If God wanted us to cook, why did he make restaurants. You guessed it, we go out. NO WORK, NO CLEANUP!
We just got back from eating out. I hade some butternut squash soup with my dinner, it was DELICIOUS.
I love butternut and haven't thought
of it as a soup base so will try it.
Was it spiced with a touch of Garlic?

By favorite squash is a Hubbard the big ugly scaley one...They were very scarce this year because of all the rain. Local farmers who had high land and raised
pumpkins this year made a fortune.

At the end of the season I usually can buy a bushel of small squash for $3 this year the squash was a dollar each.

Not much this year for my cellar. Apples are plentiful but fresh cider is up to $3
a gallon at the cider mill. and regular gas is down to $2.18
Mory,
You seem to know just about everything about cooking, maybe you can help us out with this one....my daughter made chocolate chip cookies a few weeks ago, and they didn't raise. All greasy and flat. Stuck to the pan.(She got so frustrated when she was trying to get them off the pan with the spatula, one flew across the room and splatted against the wall!! ...don't mess with a woman's chocolate fit!!! Eek) Same recipe she always used, and she said she was sure she put in all the ingredients. Why did they flop?? She uses generic baking soda-could that be it?

Another day recently I made some "monkey bread" and it didn't raise. That same day another woman told me her cakes didn't raise. Is it true the weather can affect them? We don't live in the same house so it's not that. Just curious. I like to cook, but don't like to take the time. But I can do it. I'm more of an outside person. And I'm already going nuts with the dark at 4:30 and the cold weather. yuck!

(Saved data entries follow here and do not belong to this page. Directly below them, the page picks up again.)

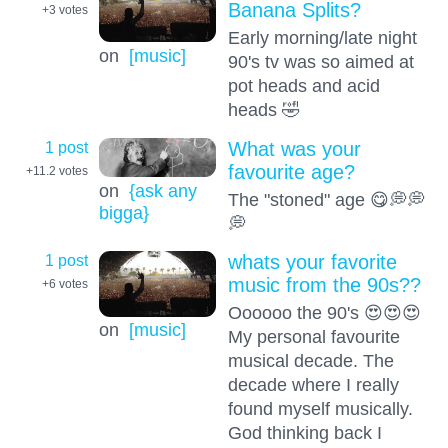
Banana Splits?
+3
votes
Early morning/late night
on
[music]
90's tv was so aimed at
pot heads and acid
heads 🤣
1 post
What was your
favourite age?
+11.2
votes
on
{ask any
The "stoned" age 😋💭💭
bigga}
💭
1 post
whats your favorite
music from the 90s??
+6
votes
Oooooo the 90's 😍😍😍
on
[music]
My personal favourite
musical decade. The
decade where I really
found myself musically.
God thinking back I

Shirl....I'm coming over!! (hubby is still stuck on texas tho...)
Falcon Gal,YES!! Support your farmers markets!! At our farmers market we are required to set our prices for produce the same as the grocery store. Now, to me that seems wrong, we should be able to sell for what we feel we should get. The customer will decide what is a good price. And in our very small town with only one grocery store, the prices are never good. I'm not sure if anyone actually checks the prices tho. I sell Iris and perennials so nobody checks my prices.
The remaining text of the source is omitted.